NASA will send a soccer ball to the moon — if the US wins the World Cup
Jared Isaacman is doing his best to spur his country on to sporting glory.
The NASA chief announced on Tuesday (June 30) that the agency will send a FIFA World Cup 2026 soccer ball to the moon if the U.S. men’s national team manages to win the tournament, which is going on right now.
“So, a little bit of motivation for the United States here on this one,” Isaacman said during a livestreamed press event on Tuesday. “We’re going to one-up Alan Shepard in the golf game on the lunar surface, and we’re going to get the soccer ball there.”

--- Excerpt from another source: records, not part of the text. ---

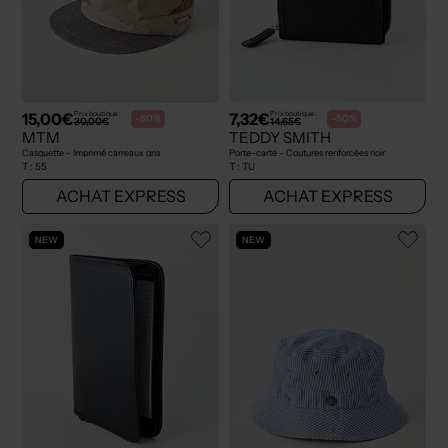
15,00€
7,32€
Prix boutique :
Prix boutique :
-50%
-50%
30,00€
14,65€
MTM
TEDDY SMITH
Casquette - Imprimé carreaux gris
Porte-carte - Coutures renforcées noir
T :
55
T :
TU
ACHAT EXPRESS
ACHAT EXPRESS
NEW
NEW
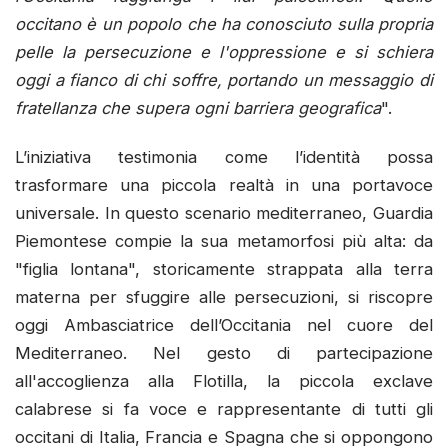
occitano è un popolo che ha conosciuto sulla propria
pelle la persecuzione e l'oppressione e si schiera
oggi a fianco di chi soffre, portando un messaggio di
fratellanza che supera ogni barriera geografica
".
L’iniziativa testimonia come l’identità possa
trasformare una piccola realtà in una portavoce
universale. In questo scenario mediterraneo, Guardia
Piemontese compie la sua metamorfosi più alta: da
"figlia lontana", storicamente strappata alla terra
materna per sfuggire alle persecuzioni, si riscopre
oggi Ambasciatrice dell’Occitania nel cuore del
Mediterraneo. Nel gesto di partecipazione
all'accoglienza alla Flotilla, la piccola exclave
calabrese si fa voce e rappresentante di tutti gli
occitani di Italia, Francia e Spagna che si oppongono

Shepard famously smuggled two golf balls and an improvised club onto the Apollo 14 mission, which he commanded. On Feb. 6, 1971, the NASA astronaut hit those balls on the moon, becoming the first person ever to play a sport on another world.
The soccer-ball plan, by contrast, would be a sanctioned affair; Isaacman and Carlos García-Galán, manager of NASA’s Moon Base program, are both behind it.

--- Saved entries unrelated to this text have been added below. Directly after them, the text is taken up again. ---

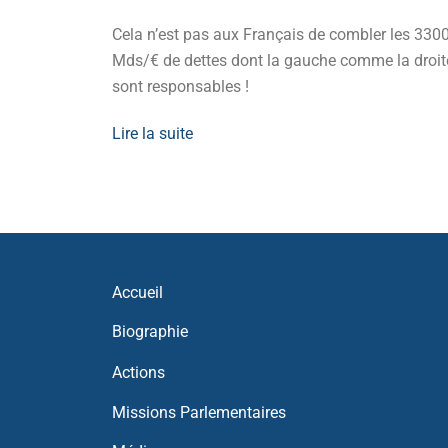
it,
Cela n’est pas aux Français de combler les 330
oir d’achat.
Mds/€ de dettes dont la gauche comme la droit
sont responsables !
Lire la suite
Accueil
Biographie
Actions
Missions Parlementaires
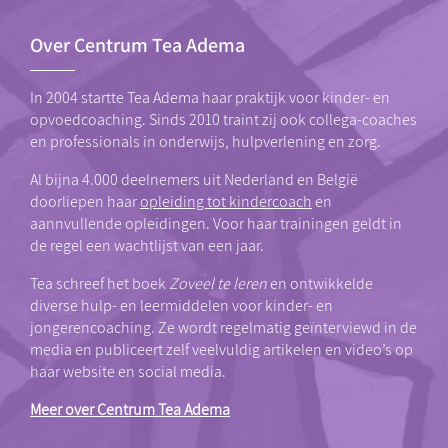
Over Centrum Tea Adema
In 2004 startte Tea Adema haar praktijk voor kinder- en
opvoedcoaching. Sinds 2010 traint zij ook collega-coaches
en professionals in onderwijs, hulpverlening en zorg.
Al bijna 4.000 deelnemers uit Nederland en België
doorliepen haar
opleiding tot kindercoach
en
aannvullende opleidingen. Voor haar trainingen geldt in
de regel een wachtlijst van een jaar.
Tea schreef het boek
Zoveel te leren
en ontwikkelde
diverse hulp- en leermiddelen voor kinder- en
jongerencoaching. Ze wordt regelmatig geïnterviewd in de
media en publiceert zelf veelvuldig artikelen en video’s op
haar website en social media.
Meer over Centrum Tea Adema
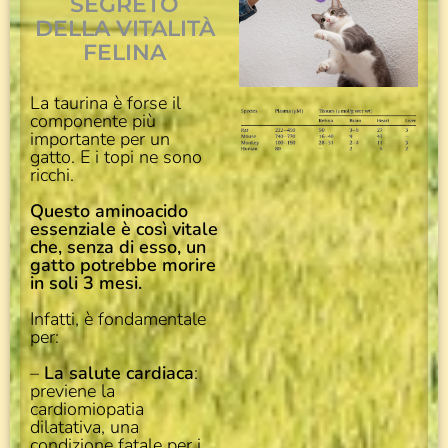
SEGRETO
DELLA VITALITÀ
FELINA
La taurina è forse il
componente più
importante per un
gatto. E i topi ne sono
ricchi.
Questo aminoacido
essenziale è così vitale
che, senza di esso, un
gatto potrebbe morire
in soli 3 mesi.
Infatti, è fondamentale
per:
–
La salute cardiaca
:
previene la
cardiomiopatia
dilatativa, una
condizione fatale per i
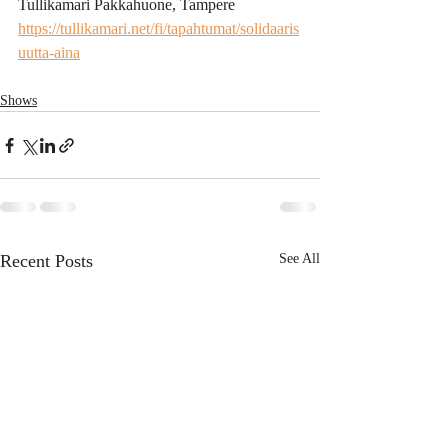
Tullikamari Pakkahuone, Tampere
https://tullikamari.net/fi/tapahtumat/solidaaris
uutta-aina
Shows
Recent Posts
See All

“I don’t know which lander it’ll wind up going in,” Isaacman said during Tuesday’s event, the second of the agency’s monthly updates about its plans to build a crewed outpost near the lunar south pole via its Artemis program.
Turning to García-Galán, he added, “I’ll leave that to you guys, to handle the payload.”

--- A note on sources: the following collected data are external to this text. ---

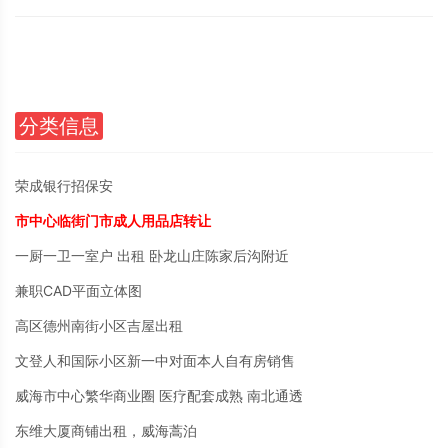
分类信息
荣成银行招保安
市中心临街门市成人用品店转让
一厨一卫一室户 出租 卧龙山庄陈家后沟附近
兼职CAD平面立体图
高区德州南街小区吉屋出租
文登人和国际小区新一中对面本人自有房销售
威海市中心繁华商业圈 医疗配套成熟 南北通透
东维大厦商铺出租，威海蒿泊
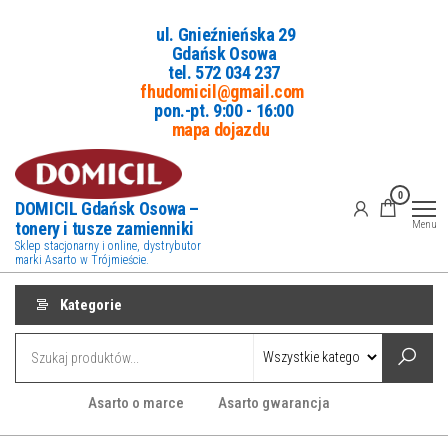
Przejdź
ul. Gnieźnieńska 29
do
Gdańsk Osowa
treści
tel. 5
72 034 237
fhudomicil@gmail.com
pon.-pt. 9:00 - 16:00
mapa dojazdu
0
DOMICIL Gdańsk Osowa –
tonery i tusze zamienniki
Menu
Sklep stacjonarny i online, dystrybutor
marki Asarto w Trójmieście.
Kategorie
Asarto o marce
Asarto gwarancja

“We will take on that challenge,” García-Galán replied. “It will be super exciting to do that if they win. Good luck.”
The U.S. men’s team will probably need some luck to win the World Cup, an every-four-year event that’s currently being jointly hosted by the U.S., Canada and Mexico. The American men have won just two knockout-round games in the entire history of the tournament, and one of those came in 1930, during the first-ever World Cup.
The 2026 team has performed better than most of its predecessors to this point, however; the Americans won their four-team group to advance to the single-elimination stage, beating both Paraguay and Australia before losing a meaningless game to Turkiye. (The U.S. had already clinched the group win at that point.)
The U.S. plays Bosnia-Herzegovina in a Round of 32 match on Wednesday (July 1). To hoist the World Cup trophy, the Americans would have to win that game, then four more after that, likely against some perennial soccer powers.
If they make it to the quarterfinals, for example, they’ll likely face Spain, which won the World Cup in 2010 — a potential matchup flagged by García-Galán, who’s from Málaga.
The U.S. women’s soccer team has enjoyed a great deal more success at the international level, winning four of the nine FIFA Women’s World Cups to date. (The women’s tournament, which is also held every four years, was first played in 1991.)
A moon mission wouldn’t be the first trip off Earth for the official FIFA World Cup 2026 soccer ball. NASA also sent one of the balls to the International Space Station, where astronauts played with it in the Kibo module.
“We’re working to inspire the next generation by showing how space exploration inspires innovation in sports science — and everyday life,” the agency said via X on June 20, in a post that included video of the off-Earth action.